10. The non-transitory machine-readable medium of claim 6, further comprising collecting additional images to retrain the machine learning model based on determining that performance of the machine learning model falls below a threshold.
11. A non-transitory machine-readable medium including instructions, which when executed by processing circuitry, cause the processing circuitry to perform operations comprising:
capturing, using a camera, an image representing a product on a conveyance line, the product being printed on before coming off the conveyance line;
determining, using a trained machine learning model, whether the product represented in the image includes a printing defect; and
outputting, in accordance with a determination that the product has a printing defect, an indication that the product has a printing defect.
12. The non-transitory machine-readable medium of claim 11, wherein the trained machine learning model is trained using a set of training images, the set of training images representing respective products on a second conveyance line, the respective products being printed on before coming off the second conveyance line.
13. The non-transitory machine-readable medium of claim 12, wherein products printed on in the second conveyance line are made of a different medium than the product.

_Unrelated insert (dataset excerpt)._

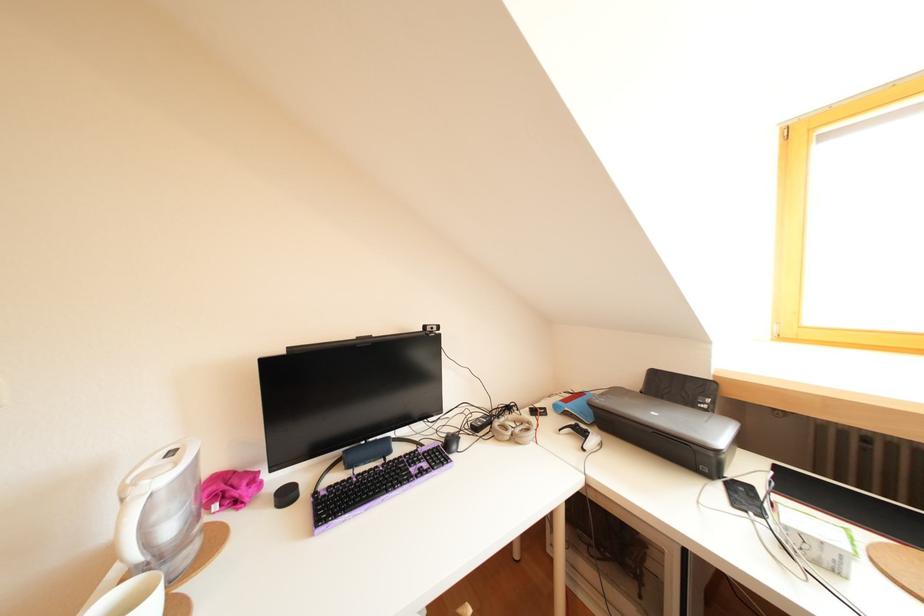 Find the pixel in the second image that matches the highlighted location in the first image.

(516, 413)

14. The non-transitory machine-readable medium of claim 11, further comprising, before determining, using the trained machine learning model, whether the product represented in the image includes the printing defect, determining whether an enhancement to the image is needed.
15. The non-transitory machine-readable medium of claim 14, wherein the enhancement to the image is needed, and wherein the enhancement includes converting the image to grayscale.
16. The non-transitory machine-readable medium of claim 14, wherein the enhancement to the image is needed, and wherein the enhancement includes applying an adaptive contrast adjustment to the image.
17. The non-transitory machine-readable medium of claim 14, wherein the enhancement to the image is needed, and wherein the enhancement includes reducing noise in the image.
18. The non-transitory machine-readable medium of claim 14, wherein determining, using the trained machine learning model, whether the product represented in the image includes the printing defect includes performing a texture analysis and feature extraction on the image.
19. A system comprising:
a camera configured to capture a set of training images, the set of training images representing respective products on a conveyance line, the respective products being printed on before coming off the conveyance line;
processing circuitry; and
memory, including instructions, which when executed by the processing circuitry, cause the processing circuitry to perform operations comprising:
labeling the set of training images with an indication of whether a product in an image in the set of training images includes a printing defect or does not including a printing defect;
training a machine learning model using the set of training images; and
outputting the machine learning model to identify printing errors on the conveyance line.
20. The system of claim 19, wherein the printing defect is a defective pattern in a printed pattern on one or more of the respective products, or a banding line, an adhesive spot, or a color bleeding on one or more of the respective products.